What Makes a Good Innovation Story?
The ability to frame ideas in a compelling manner is critical for companies working on innovation. Developing new products involves enormous levels of uncertainty. Entrepreneurs, therefore, need to get their story straight if they want to get attention – and funding.
So what is the most effective way for a company to frame its innovation story?
The winds of change
Based on the analysis of over a thousand cases, experts at McKinsey studied the categories into which business stories tend to fall, and the way in which these categories impact their success. They discovered that nearly half of most of the successful cases were those that rode big global trends.
The successful entrepreneurs position themselves as expert navigators who caught the wind of change and were in the right place at the right time. They did so not by sheer luck, but thanks to a powerful blend of experience, instinct, and vision that placed the CEO, the management team and the company in a unique position relative to their competitors.
Things will never be the same
This big change approach is also the starting point advocated by strategic messaging and positioning expert Andy Raskin. Pitches may start with a problem, or a product, or a team; great pitches start with change. By identifying and responding to an undeniable shift in the world, entrepreneurs can create both big stakes and tremendous urgency for their proposition. When the world is changing, no one wants to be left behind. This change should not be a debatable forecast, but something new and at the same time already visible. And because they are part of a significant global shift, their ideas will almost inevitably succeed.

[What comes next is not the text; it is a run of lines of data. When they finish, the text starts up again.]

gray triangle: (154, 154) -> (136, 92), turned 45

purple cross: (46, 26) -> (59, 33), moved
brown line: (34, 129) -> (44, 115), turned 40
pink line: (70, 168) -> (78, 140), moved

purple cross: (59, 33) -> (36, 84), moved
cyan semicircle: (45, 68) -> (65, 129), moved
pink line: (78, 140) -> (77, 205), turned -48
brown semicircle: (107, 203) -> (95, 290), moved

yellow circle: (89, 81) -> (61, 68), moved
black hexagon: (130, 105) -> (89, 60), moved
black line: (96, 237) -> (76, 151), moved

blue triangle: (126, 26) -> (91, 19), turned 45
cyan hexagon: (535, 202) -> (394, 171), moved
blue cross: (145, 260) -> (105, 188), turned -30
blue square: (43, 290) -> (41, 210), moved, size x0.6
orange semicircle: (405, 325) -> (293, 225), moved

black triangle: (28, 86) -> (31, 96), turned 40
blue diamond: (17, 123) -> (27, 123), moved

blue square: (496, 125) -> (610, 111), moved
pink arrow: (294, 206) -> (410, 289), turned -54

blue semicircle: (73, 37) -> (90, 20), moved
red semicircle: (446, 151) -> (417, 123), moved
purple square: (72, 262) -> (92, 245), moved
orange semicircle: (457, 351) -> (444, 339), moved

You’re not the source of the change; rather, you help prospects embrace and thrive in the new world that the change creates.
Go global
But what kinds of major shifts are useful to frame an innovation story? McKinsey has identified three hot spaces in which innovation “temperature” is high: global growth shifts, new societal deals and accelerating industry disruption.

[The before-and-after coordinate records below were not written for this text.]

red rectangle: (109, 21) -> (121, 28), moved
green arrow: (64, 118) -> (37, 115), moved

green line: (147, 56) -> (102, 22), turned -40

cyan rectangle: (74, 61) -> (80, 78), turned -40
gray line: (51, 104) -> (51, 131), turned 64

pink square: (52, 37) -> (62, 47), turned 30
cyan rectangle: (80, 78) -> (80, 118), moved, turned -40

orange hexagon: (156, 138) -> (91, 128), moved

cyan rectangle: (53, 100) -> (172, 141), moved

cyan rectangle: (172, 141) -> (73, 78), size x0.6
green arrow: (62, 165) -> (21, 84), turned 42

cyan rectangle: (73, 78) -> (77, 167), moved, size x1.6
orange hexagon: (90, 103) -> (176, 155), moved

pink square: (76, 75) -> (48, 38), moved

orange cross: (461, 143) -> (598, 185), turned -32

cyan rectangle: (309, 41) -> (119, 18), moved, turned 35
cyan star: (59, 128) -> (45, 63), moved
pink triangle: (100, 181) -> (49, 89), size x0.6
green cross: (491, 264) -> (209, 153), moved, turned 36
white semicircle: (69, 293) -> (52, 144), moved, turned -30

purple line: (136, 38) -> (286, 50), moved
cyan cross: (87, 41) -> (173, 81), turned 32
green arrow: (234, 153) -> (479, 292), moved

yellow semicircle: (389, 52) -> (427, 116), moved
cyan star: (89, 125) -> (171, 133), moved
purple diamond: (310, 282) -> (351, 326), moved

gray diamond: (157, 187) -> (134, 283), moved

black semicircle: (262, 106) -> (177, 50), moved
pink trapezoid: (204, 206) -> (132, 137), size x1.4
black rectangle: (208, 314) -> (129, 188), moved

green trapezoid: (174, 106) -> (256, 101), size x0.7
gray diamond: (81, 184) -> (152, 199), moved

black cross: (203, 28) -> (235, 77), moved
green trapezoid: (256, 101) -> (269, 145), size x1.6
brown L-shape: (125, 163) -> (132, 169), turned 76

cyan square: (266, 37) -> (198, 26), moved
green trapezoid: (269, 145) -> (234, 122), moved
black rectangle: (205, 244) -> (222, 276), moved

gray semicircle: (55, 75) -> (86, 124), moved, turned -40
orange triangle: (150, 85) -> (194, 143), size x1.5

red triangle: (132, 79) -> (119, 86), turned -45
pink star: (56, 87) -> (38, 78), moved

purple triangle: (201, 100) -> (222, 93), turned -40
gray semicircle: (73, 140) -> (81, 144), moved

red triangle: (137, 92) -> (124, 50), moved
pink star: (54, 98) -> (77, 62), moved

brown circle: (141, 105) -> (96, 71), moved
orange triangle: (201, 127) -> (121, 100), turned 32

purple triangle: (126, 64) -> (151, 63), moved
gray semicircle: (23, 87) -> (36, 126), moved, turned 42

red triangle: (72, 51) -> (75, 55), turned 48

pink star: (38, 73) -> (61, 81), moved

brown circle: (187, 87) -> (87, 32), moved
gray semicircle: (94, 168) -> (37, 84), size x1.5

Investors love companies that respond to these unstoppable trends. And recent studies show that a company benefiting from such tailwinds is up to eight times more likely to rise to the top of the economic-profit performance charts than one that is facing headwinds.
A ride into the future
As Robert McKee, the world’s best-known and most respected screenwriting lecturer puts it: change is what grabs people’s attention, and great stories are all about how and why life changes in response to an irreversible event.
As long as things are moving on an even keel, you pay attention to whatever you’re doing. But if something around you changes—if the temperature around you changes, if the phone rings—that gets your attention.

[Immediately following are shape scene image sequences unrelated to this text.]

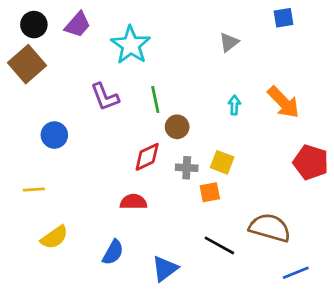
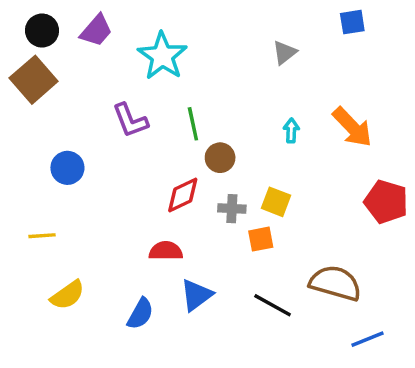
blue triangle: (165, 269) -> (196, 295), moved

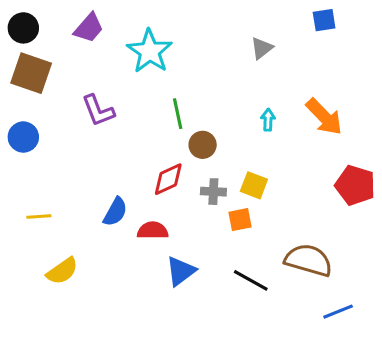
black circle: (42, 31) -> (23, 28), moved
brown square: (34, 80) -> (31, 73), turned -30
purple L-shape: (130, 120) -> (98, 111), moved
blue circle: (67, 168) -> (23, 137), moved
blue semicircle: (140, 314) -> (115, 212), moved

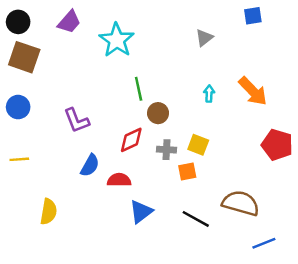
purple L-shape: (98, 111) -> (77, 120), moved
yellow line: (39, 216) -> (19, 159), moved
yellow semicircle: (62, 271) -> (49, 212), turned -45

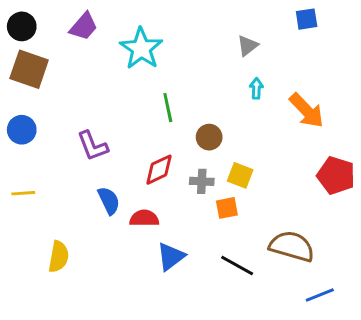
cyan arrow: (209, 94) -> (256, 88), moved
brown circle: (158, 113) -> (209, 137), moved
blue semicircle: (90, 165) -> (109, 201), turned -55

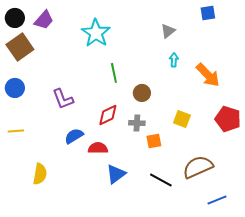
purple trapezoid: (84, 26) -> (44, 20), moved
brown square: (29, 69) -> (20, 47), turned 36
yellow square: (240, 175) -> (182, 119), moved
blue semicircle: (109, 201) -> (74, 136), turned -96
brown semicircle: (292, 246) -> (198, 167), turned -40

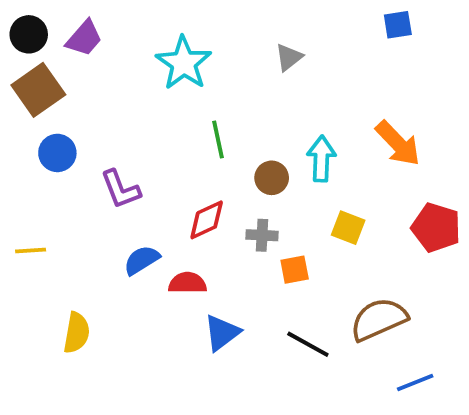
gray triangle: (168, 31) -> (289, 57), moved
cyan arrow: (174, 60) -> (321, 159), moved, size x1.6
blue circle: (15, 88) -> (57, 153), moved

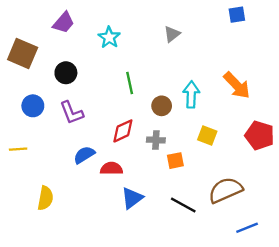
black circle: (29, 34) -> (66, 73), moved
purple trapezoid: (84, 38) -> (64, 23), moved
cyan star: (184, 63) -> (109, 37), size x0.7
brown square: (38, 90) -> (23, 53), turned -32
blue circle: (57, 153) -> (33, 106), moved

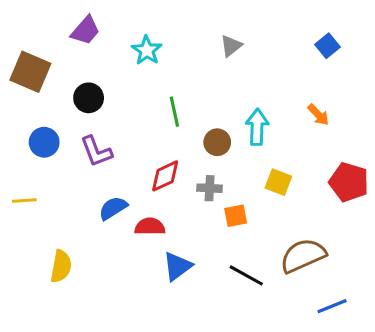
blue square: (237, 15) -> (327, 46), moved, turned -30
orange arrow: (237, 85) -> (318, 115), size x0.6

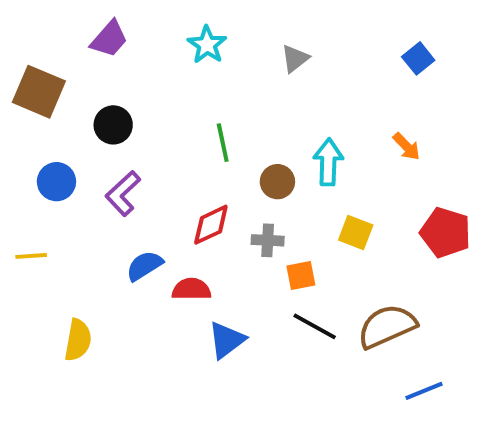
cyan star: (147, 50) -> (207, 45), moved
purple L-shape: (96, 151) -> (123, 193), turned 68
black line: (246, 275) -> (315, 326), moved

Business leaders who understand the changes underway – and who are able to convert them into a compelling strategic narrative – have an extraordinary opportunity to make an impact. When they pitch their innovation, they are not asking investors to fund a promising business with a ground-breaking product. Instead, they are offering investors the opportunity to be part of a revolution, a new way of thinking, living and working. They are selling them a ticket to the future.